The state attorney general’s office also reviews conversions, but is limited to examining the financial viability of the deals and protecting charitable assets. Under proposed legislation, the state would expand its review of for-profit conversion proposals to include patient statistics, services expected to be reduced, and anticipated staffing levels. Some hospital leaders have opposed the more stringent review, saying the existing system is sufficient.

Other states also are grappling with how to police hospital takeovers. The Rhode Island Department of Health recently approved the acquisition of Landmark Medical Center by a for-profit company, after the company agreed to a number of conditions, including investing $30 million in capital improvements and service expansions and adopting programs to prevent unnecessary hospital admissions.

In Massachusetts, where the for-profit Steward Health Care System took over 11 hospitals, the attorney general’s office has agreements with Steward to monitor its impact on the state’s health care market, including pricing, utilization, payer mix and physician referral patterns.

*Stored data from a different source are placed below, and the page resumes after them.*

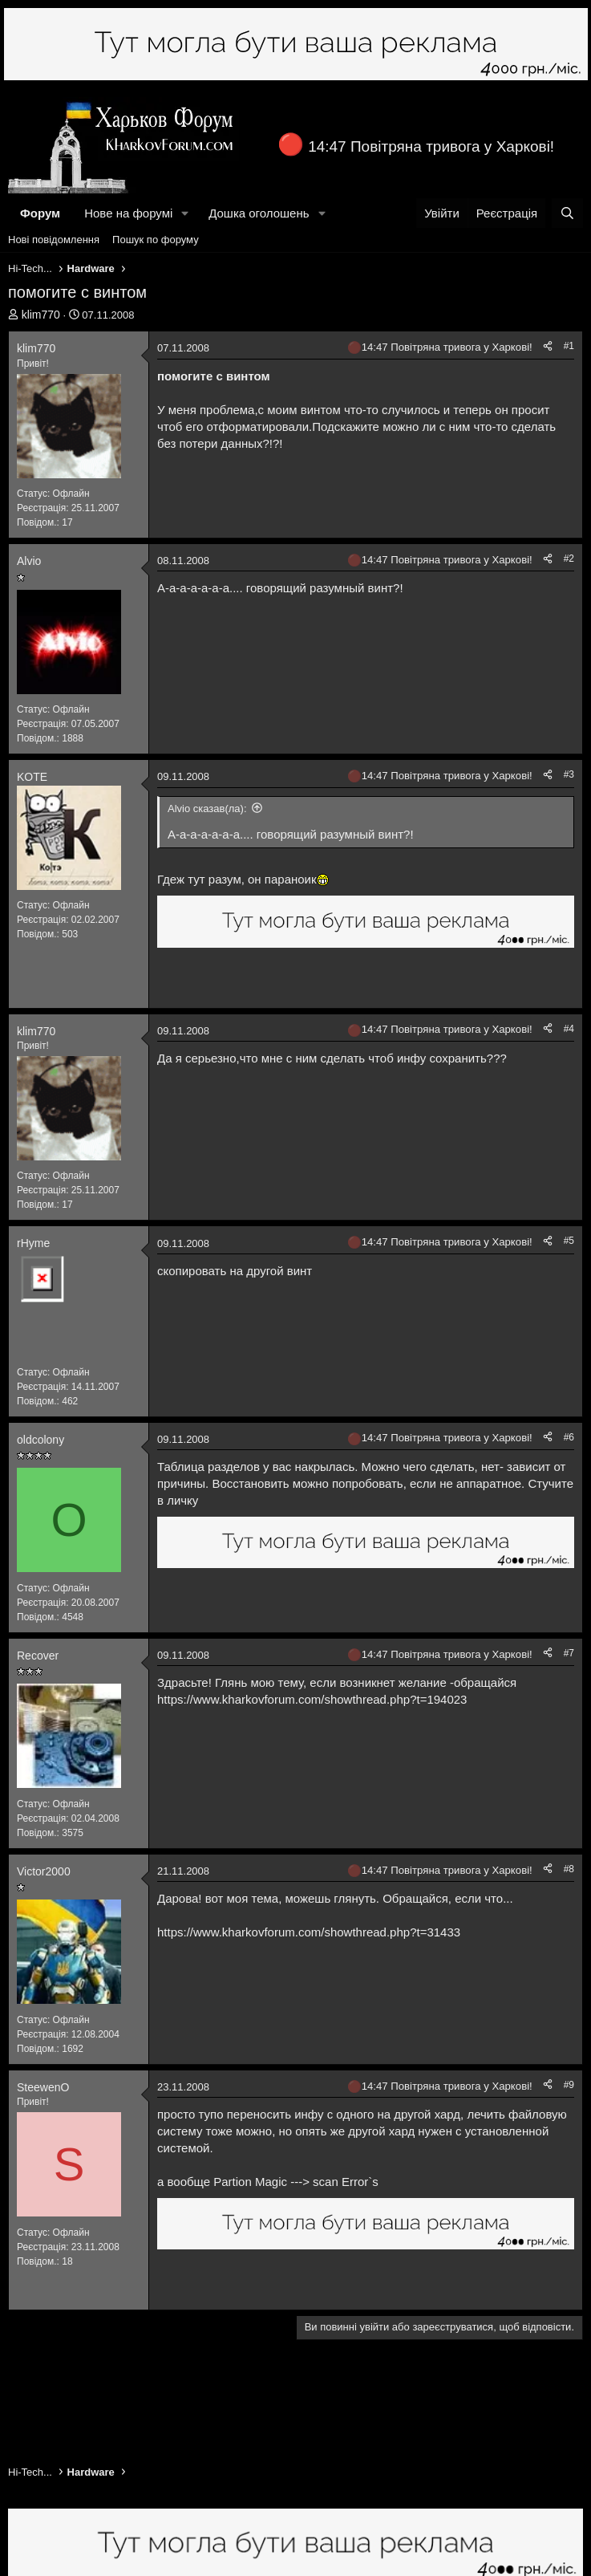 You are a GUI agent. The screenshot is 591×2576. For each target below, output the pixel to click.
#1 (569, 345)
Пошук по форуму (155, 240)
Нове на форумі (128, 213)
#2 (569, 558)
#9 (569, 2084)
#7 (569, 1653)
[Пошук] (567, 213)
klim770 (41, 314)
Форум (40, 213)
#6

Nationally, Larry Scanlan, co-founder of Insight Health Partners, said financial pressures on hospitals are fueling “a continuing wave” of mergers and acquisitions. He said that hospitals and communities need to “understand clearly what you want out of the transaction — capital, primary care doctors, more nurses — and have some criteria for judging outcome.”

Scanlan, author of “Hospital Mergers — Why They Work, Why They Don’t,” said officials need to weigh finances, patient access and services need in deciding whether mergers ultimately will benefit consumers.

“I’ve seen communities that have the hospital they may not have had if they hadn’t merged or sold to a company that came in and invested. I’ve seen services expand,” he said. “I’ve also seen them consolidate. It’s a tough call.”

In Connecticut, there’s debate about whether the intended goal of the mergers — reducing expenses while improving quality — is being achieved.

Jeffrey Flaks, chief operating officer for Hartford HealthCare, said that since the affiliation with Backus Hospital in Norwich, the two hospitals have focused on providing more services and making care more affordable. Backus has expanded its primary care physician and outpatient surgery network, added an emergency helicopter, strengthened its trauma programs and created a preventive medicine institute.

But some health care watchdogs argue that national studies don’t bear out that mergers result in any savings to consumers.

“Merging hospitals doesn’t necessarily address the fundamental problem of high health care costs,” said Frances Padilla, president of the Universal Health Care Foundation, adding that payment models need to be revamped. She worries that merged hospitals may decide to close down less lucrative programs, such as outpatient and mental health clinics, without more aggressive state oversight.

“What guarantee is there that these kinds of services will be maintained?” she asked.